The house of Doctor Andreu’s notary

Few streets in the world concentrate as many architectural jewels of European Art Nouveau (Modernism in Catalonia) in such a small area as Barcelona’s Avenida Tibidabo. When the walls of central Barcelona came down in the middle of the 19th century, the city expanded, awakening the creative genius of Antoni Gaudí, Puig i Cadafalch and Domènech i Muntaner among others. A modernist revolution exploded in a golden age where bourgeois families fought for the honour of being considered to have the most beautiful and original house. So it was that the wave formations of La Pedrera, the neo-Gothic castles of the Casa de les Punxes and the naturalistic outcrops of the Modernist Enclosure of Sant Pau came into being.

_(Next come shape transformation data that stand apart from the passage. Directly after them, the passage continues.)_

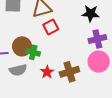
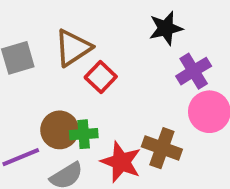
red star: (47, 72) -> (121, 162), size x1.5
brown cross: (69, 72) -> (162, 148), turned -36

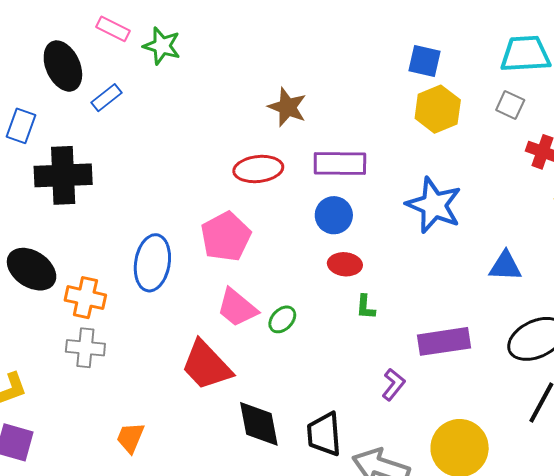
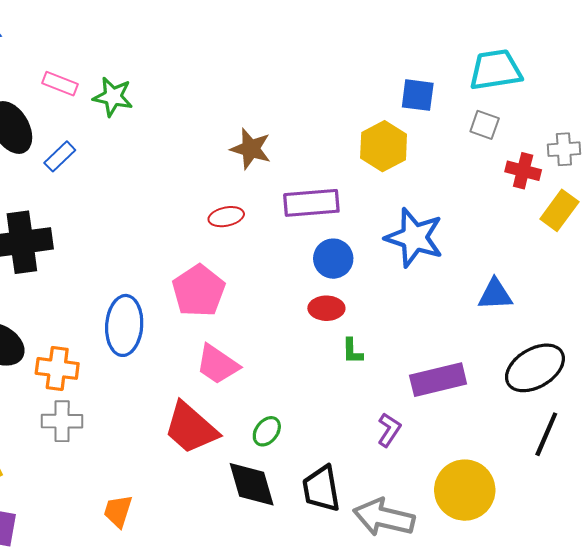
blue square: (424, 61) -> (418, 95), moved
yellow hexagon: (438, 109) -> (384, 146), moved
red ellipse: (258, 169) -> (226, 217), size x0.7
blue circle: (334, 215) -> (333, 259), moved
green ellipse: (282, 319) -> (267, 431), moved

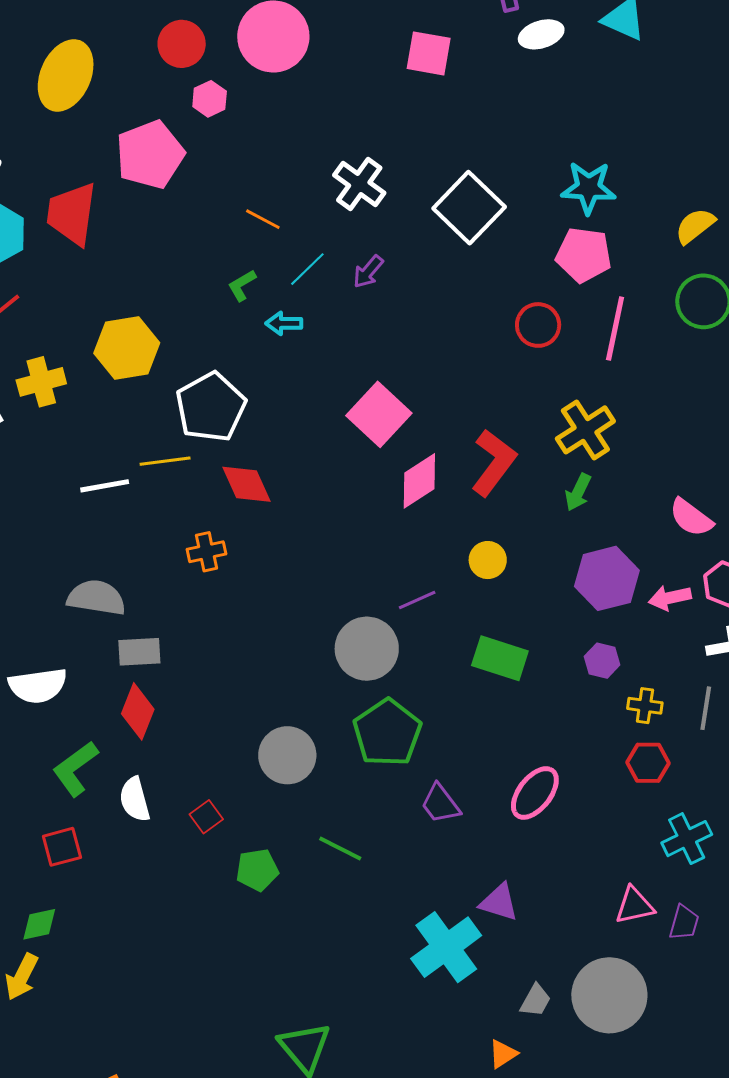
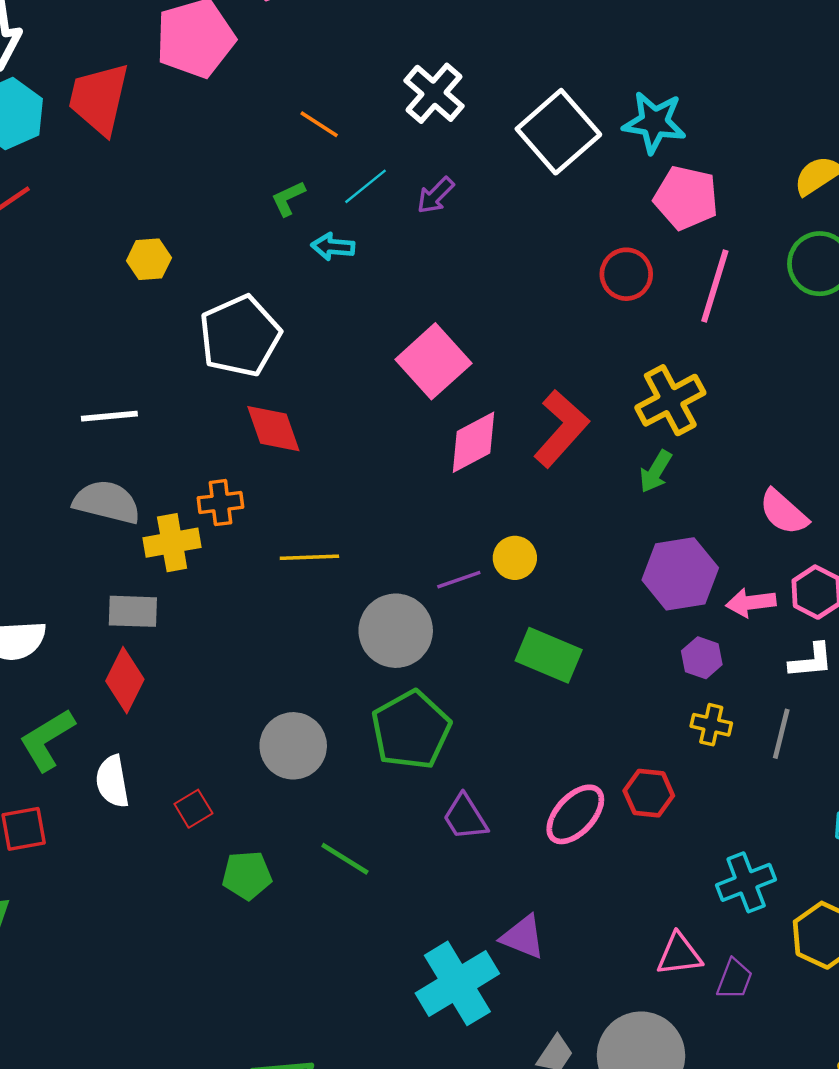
cyan star: (588, 188) -> (654, 122), moved
yellow hexagon: (127, 348) -> (149, 259), size x0.6
yellow cross: (41, 382) -> (172, 543), moved
yellow line: (165, 461) -> (309, 557), moved
yellow circle: (488, 560) -> (515, 558), moved
gray semicircle: (96, 598) -> (107, 502), moved
purple hexagon: (602, 661) -> (702, 658), moved
red hexagon: (648, 763) -> (649, 793), moved

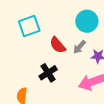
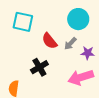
cyan square: (29, 26) -> (23, 22), turned 30

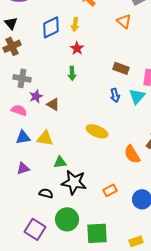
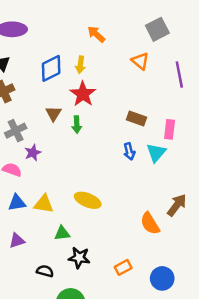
red star: (77, 48) -> (83, 94), size x1.5
gray cross: (22, 78) -> (16, 131), turned -36
brown triangle: (53, 104) -> (54, 114), moved, turned 32
yellow ellipse: (97, 131) -> (88, 200), moved
black star: (74, 182) -> (79, 258), size x0.7

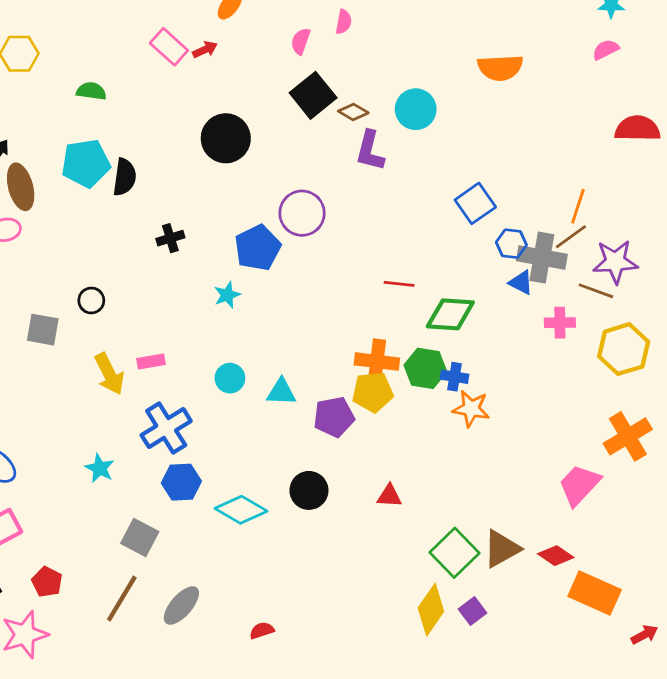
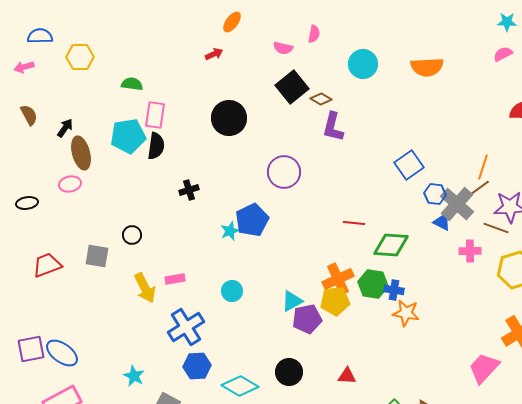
pink semicircle: (301, 41) -> (283, 48), turned -96
pink rectangle: (169, 47) -> (155, 115), moved, turned 56
cyan circle: (416, 109) -> (363, 64), moved
blue pentagon: (258, 248) -> (252, 220), moved
gray cross: (542, 258) -> (457, 204), turned 32
orange cross: (377, 361) -> (338, 279), turned -32
cyan triangle: (281, 392) -> (292, 301), moved, turned -30
cyan star: (100, 468) -> (134, 376), moved

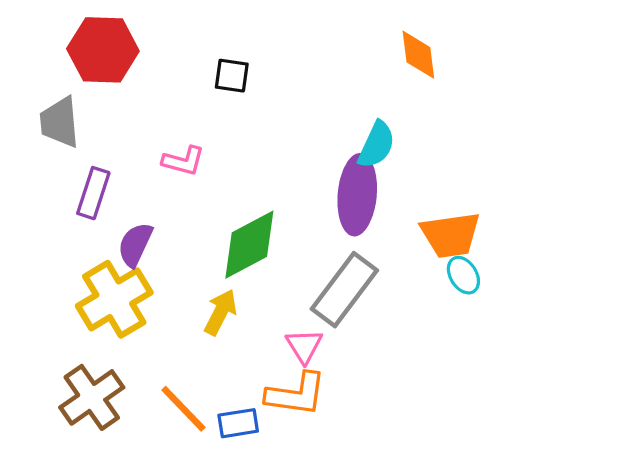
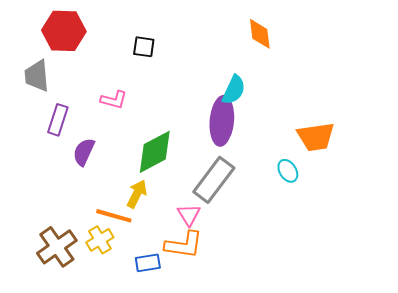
orange trapezoid: (451, 235) -> (316, 137), moved
yellow cross: (114, 299) -> (100, 240), moved, size x0.6
orange line: (183, 409) -> (114, 216), moved, turned -30

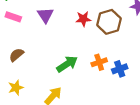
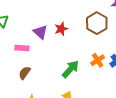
pink rectangle: (13, 17) -> (22, 48), moved
red star: (83, 19) -> (61, 29), moved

One of the architects behind this whole movement was Doctor of Pharmacy Salvador Andreu. Dr. Andreu’s famous pills healed the coughing fits of thousands of patients. Dr. Andreu, also a patron of art and architecture, in 1899 formed S.A. Tibidabo, together with a group of illustrious colleagues including Román Macaya, Teodor Roviralta, Ròmul Bosch and Manuel Arnús. Together they would urbanize Avenida Tibidabo.

The avenue is still the preserve of a majestic tower, La Rotonda, an old hotel, Dr. Andreu’s own house, designed by Enric Sagnier, a small auditorium for Enric Granados, and most importantly, the Casa del Frare Blanc.

Here’s a secret: the house at number 32 served as inspiration for the writer Carlos Ruiz Zafón in his highly successful novel “The Shadow of the Wind”.

Over the years, the avenue would lose its residential feel, and its occupants would hand over the keys of their homes to schools, institutions and companies.

All homes are beautiful but ours, located at number 29, has stolen our hearts. In 2009 Gebro Pharma S.A. moved to what had been the house of Dr. Andreu’s notary, Adrià Margarit i Coll. In 1907 Number 29 was commissioned to be designed by the architect Miquel Madorell i Rius, whose most unique buildings are the Tevre Tívoli, the Tomàs Vendrell House (on Sants Street) or the Bayer Factory (on Viladomat Street).

Adrià Margarit did not see his dream fulfilled. He died in 1908 and it was his widow, Antònia Duran, who entered the house in the Land Registry in 1909. It became the House of Widow Margarit.

The building, inspired by the Novecentista school of architecture, was conceived as a single-family house with two main floors and attics, detached and surrounded by a garden. Between 1925 and 1942 it passed through the hands of several families until in the mid-50s it was acquired by a heritage company. The 80s saw major reforms and once the works were finished the building became the headquarters of the Casadevall Pedreño & PRG company in 1992. A few years later it belonged to Publicis and by July 2009 it was our home.

The Arxiu Fotogràfic (Photographic Archives) of Barcelona preserve photos of what life was like in our house back in 1913. We like to say that we work in a house, that our meetings are held around a chimneyplace, that surely where we now do yoga and zumba there was once a pantry, that our offices were bedrooms where lullabies could be heard, or that where we now sign contracts, bread was baked.